Here are all the variables I\'m working with:
str(ad.train)
$ Date : Factor w/ 427 levels \"2012-03-24\",\"2012-03-29\",..: 4 7 12 14 19 21 24
From my experience ten minutes ago this situation can happen where there are more than one category but with a lot of NAs. Taking the Kaggle Houseprice Dataset as example, if you loaded data and run a simple regression,
train.df = read.csv('train.csv')
lm1 = lm(SalePrice ~ ., data = train.df)
you will get same error. I also tried testing the number of levels of each factor, but none of them says it has less than 2 levels.
cols = colnames(train.df)
for (col in cols){
if(is.factor(train.df[[col]])){
cat(col, ' has ', length(levels(train.df[[col]])), '\n')
}
}
So after a long time I used summary(train.df) to see details of each col, and removed some, and it finally worked:
train.df = subset(train.df, select=-c(Id, PoolQC,Fence, MiscFeature, Alley, Utilities))

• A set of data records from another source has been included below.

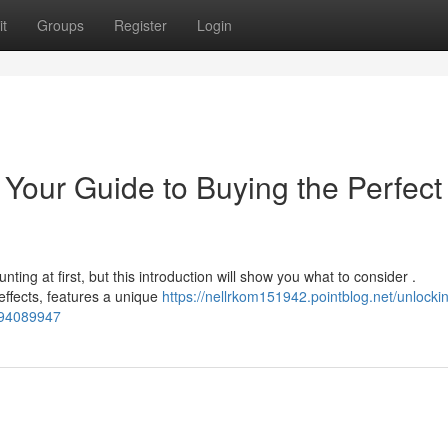
t
Groups
Register
Login
Your Guide to Buying the Perfect
ing at first, but this introduction will show you what to consider .
effects, features a unique
https://nellrkom151942.pointblog.net/unlocki
n-94089947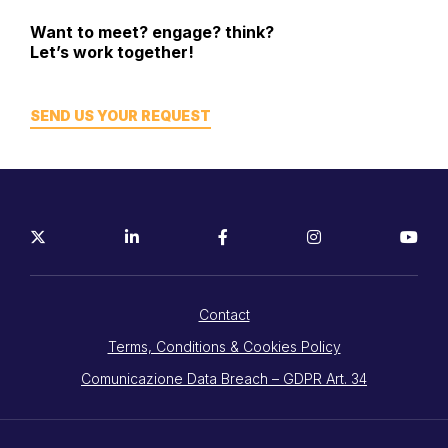
Want to meet? engage? think?
Let’s work together!
SEND US YOUR REQUEST
Contact
Terms, Conditions & Cookies Policy
Comunicazione Data Breach – GDPR Art. 34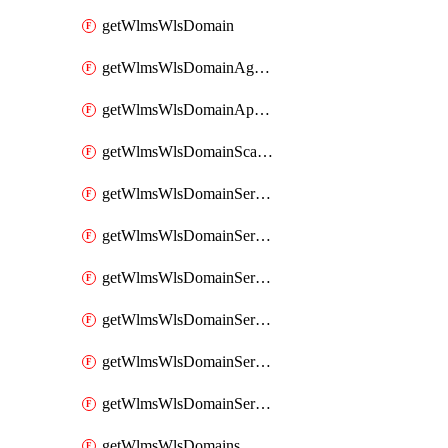
getWlmsWlsDomain
getWlmsWlsDomainAgreementRecords
getWlmsWlsDomainApplicablePatches
getWlmsWlsDomainScanResults
getWlmsWlsDomainServer
getWlmsWlsDomainServerBackup
getWlmsWlsDomainServerBackupContent
getWlmsWlsDomainServerBackups
getWlmsWlsDomainServerInstalledPatches
getWlmsWlsDomainServers
getWlmsWlsDomains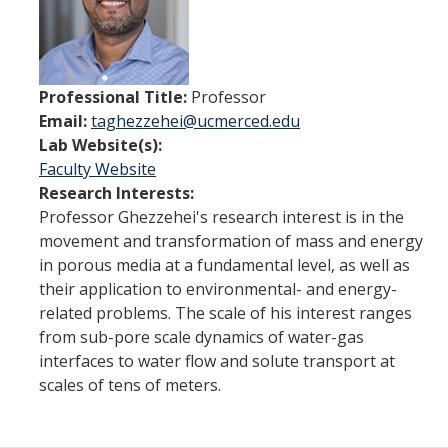
Current Students
People
Professional Title:
Professor
Faculty
Email:
taghezzehei@ucmerced.edu
Alumni
Lab Website(s):
Faculty Website
Current Graduate Students
Research Interests:
Professor Ghezzehei's research interest is in the
movement and transformation of mass and energy
Resources
in porous media at a fundamental level, as well as
Centers and Institutes
their application to environmental- and energy-
related problems. The scale of his interest ranges
Facilities
from sub-pore scale dynamics of water-gas
interfaces to water flow and solute transport at
scales of tens of meters.
News/Research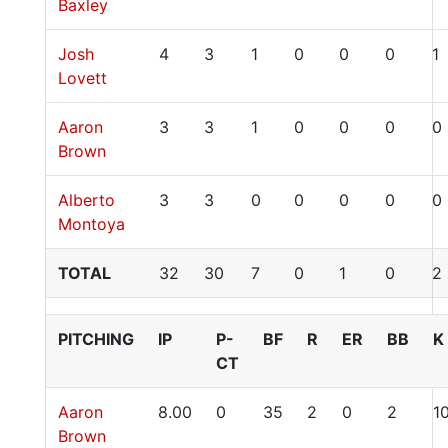
Baxley
Josh
4
3
1
0
0
0
1
Lovett
Aaron
3
3
1
0
0
0
0
Brown
Alberto
3
3
0
0
0
0
0
Montoya
TOTAL
32
30
7
0
1
0
2
PITCHING
IP
P-
BF
R
ER
BB
K
CT
Aaron
8.00
0
35
2
0
2
1
Brown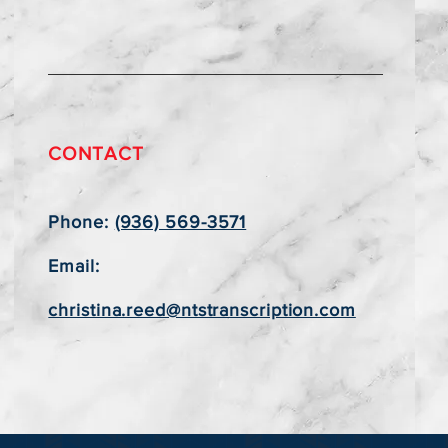
CONTACT
Phone:
(936) 569-3571
Email:
christina.reed@ntstranscription.com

lm1 = lm(SalePrice ~ ., data = train.df)
and removing any one of them the regression fails to run again with same error (which I have tested myself).
Another way to debug this error with a lot of NAs is, replace each NA with the most common attributes of the column. Note the following method cannot debug where NA is the mode of the column, which I suggest drop these columns or substutite these columns manually, individually rather than applying a function working on the whole dataset like this:
fill.na.with.mode = function(df){
cols = colnames(df)
for (col in cols){
if(class(df[[col]])=='factor'){
x = summary(df[[col]])
mode = names(x[which.max(x)])
df[[col]][is.na(df[[col]])]=mode
}
else{
df[[col]][is.na(df[[col]])]=0
}
}
return (df)
}
And above attributes generally have 1400+ NAs and 10 useful values, so you might want to remove these garbage attributes, even they have 3 or 4 levels. I guess a function counting how many NAs in each column will help.